Enfin, le don de soi. Tom Morel a fait sienne la devise de Guynemer : « Tant qu’on n’a pas tout donné, on n’a rien donné ». Ainsi seront évités les doutes, les déficiences, les compromissions, dans la mesure où seront conservées, selon le futur compagnon de la Libération, la force des principes et l’application en conscience des préceptes évangéliques.
La mission de Tom Morel a été de forger des hommes et des chefs, tant dans la période 1941-1942, où il fut instructeur à Saint-Cyr (replié alors à Aix-en-Provence), que comme chef du maquis des Glières.
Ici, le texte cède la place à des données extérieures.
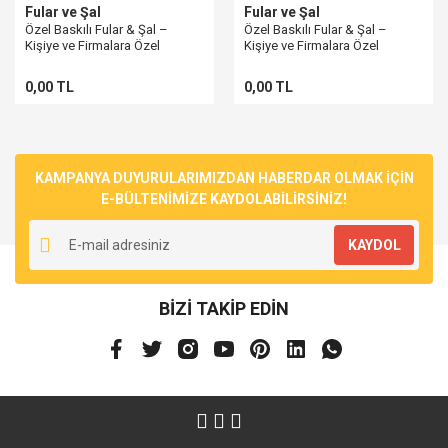
Fular ve Şal
Fular ve Şal
Özel Baskılı Fular & Şal –
Özel Baskılı Fular & Şal –
Kişiye ve Firmalara Özel
Kişiye ve Firmalara Özel
Tasarım Eşarp (Çiçek Desenli,
Tasarım Eşarp (Çiçekli, 40x140
40x140 cm
cm)
0,00 TL
0,00 TL
KAMPANYA DUYURULARIMIZDAN HABERDAR OLMAK İÇİN
E-BÜLTENİMİZE KAYDOLABİLİRSİNİZ!
KAYDOL
BİZİ TAKİP EDİN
Avoir un idéal bien défini
Les conseils adressés aux jeunes de son temps sont toujours aussi actuels : « Pour réussir, écrivait-il, il faut vouloir, vouloir de toutes ses forces avec un idéal bien défini, c’est-à-dire qu’il faut savoir où l’on veut se diriger, ce que l’on veut faire de sa vie (…) ; vous êtes des hommes, il faut penser à agir en homme et presque tout de suite en chef. Quel que soit le métier qui vous appelle, vous aurez à commander (…) Et pour être un chef digne de ce nom (…), il faut se préparer dès maintenant. Vous devez être des forts physiquement (que vos études ne vous fassent pas négliger cette partie importante), intellectuellement (travaillez à plein collier) et moralement (dressez votre caractère, trempez votre énergie en luttant contre vos défaillances) ».
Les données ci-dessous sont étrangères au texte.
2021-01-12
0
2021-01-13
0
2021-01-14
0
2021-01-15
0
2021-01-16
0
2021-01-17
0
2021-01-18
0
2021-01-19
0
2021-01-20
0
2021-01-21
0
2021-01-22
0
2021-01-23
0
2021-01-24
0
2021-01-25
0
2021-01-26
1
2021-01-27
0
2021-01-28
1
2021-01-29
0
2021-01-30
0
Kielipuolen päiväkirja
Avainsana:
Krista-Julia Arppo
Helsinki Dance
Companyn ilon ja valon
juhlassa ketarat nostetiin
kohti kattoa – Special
Ces lignes se passent de commentaires. L’esprit de Tom Morel ne constitue-t-il pas une admirable synthèse des plus belles vertus chrétiennes, humaines et militaires ? L’exigence qui en émane ne peut-elle pas nous interpeller, nous, hommes du XXIe siècle dans nos différentes responsabilités humaines, professionnelles ou familiales ? 80 ans après sa mort au combat, le 10 mars 1944, Théodose Morel, dit Tom Morel, demeure une figure inspirante.